У Ленки никогда никаких Барби в помине не бывало. Теперь будет вот эта.
Дома Ленка тщательно отмыла куколку от песка, вычистила и уложила красиво золотые волосы. Оторвала гипюровый рукав у Маринкиной кофты — все равно та не носит ее, изгваздала в чем-то, ноги, что ли, вытирала? Зашвырнула под кровать и там кофта валялась себе все лето бесхозная.
Оторвала Ленка рукав и неумело сшила своей принцессе платье. Еще на шляпку хватило. И ступни обтянуть, вроде как сапожки на них. Получилось здорово!
Теперь от Маринки спрятать. И вообще — спрятать...
Пикассыха. Стрёмно жить с таким прозвищем. Вообще жить нельзя, если честно.

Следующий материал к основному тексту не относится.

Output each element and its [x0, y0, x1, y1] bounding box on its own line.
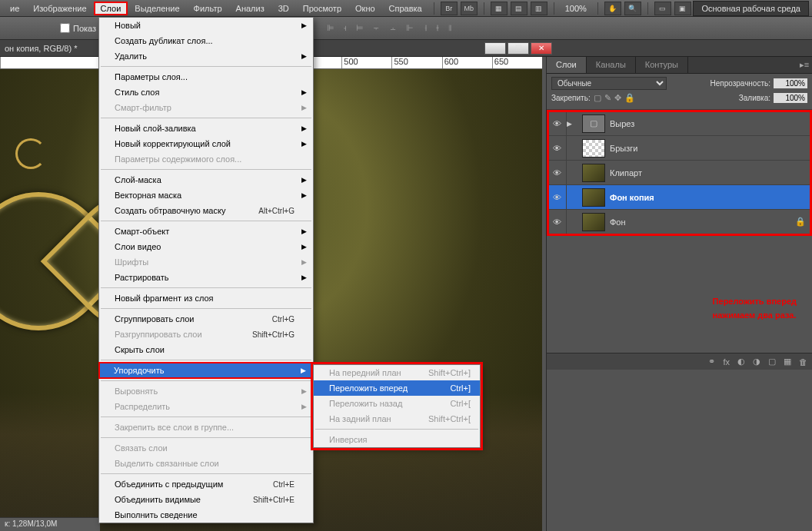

Достали.
Поначалу Ленка бесилась здорово. А кто не бесился бы?! Весь класс язвил без удержу, мальчишки гоготали, девчонки хихикали и сторонились. Шуточка живо разлетелась по всей школе, и дома совсем житья не стало — от Маринки. Сволочь, а еще сестра называется.
Потом Ленка как-то вдруг и сразу поняла: бесполезно. Бесполезно огрызаться, что-то доказывать, лезть из кожи вон. Она стиснула зубы и замолчала.
Мертво.
Наглухо.
Навсегда.
Все равно она не собиралась здесь надолго задерживаться. Вот отыщет серебряную нить дороги и уйдет в Вавилон. Никого с собой не возьмет. Да их фиолетовый дождь не пропустит! Ни одного.
А если проберутся... схитрят как-нибудь и проберутся... Принцесса-Магиня их уничтожит.
Их лучше вообще из Вавилона не выпускать. Казнить прямо на месте. За злодейства.
Не нужны светлому городу такие люди!
И человечьему миру они не нужны тоже.
На уроки рисования Ленка не ходит.
Боится.
Насмешек боится.
Учитель, по слухам, вроде как свой парень. Девчонки в него поголовно все влюблены. Мальчишки уважают: он еще в какой-то спортивной секции тренером, звал к себе качаться. Бесплатно.
Свой парень... Свой тем, кто дразнит тебя Пикассыхой. Дождешься от него "хорошего"! Пусть лучше за глаза двойки лепит. Подумаешь, два в четверти по рисованию.
По русскому с литературой двойки уже гарантированы. И по биологии трояк — одна условность, он к двойке ближе. Про алгебру с геометрией даже говорить нечего, тоска смертная...
Вот и по рисованию тоже будет.
Для комплекта.
Понемногу класс успокаивался. Пикассыха не забылась, забудется такое, как же, но звучать стала пореже. А какой интерес задирать того, кто молчит как рыба? Кто на тебя никак не реагирует?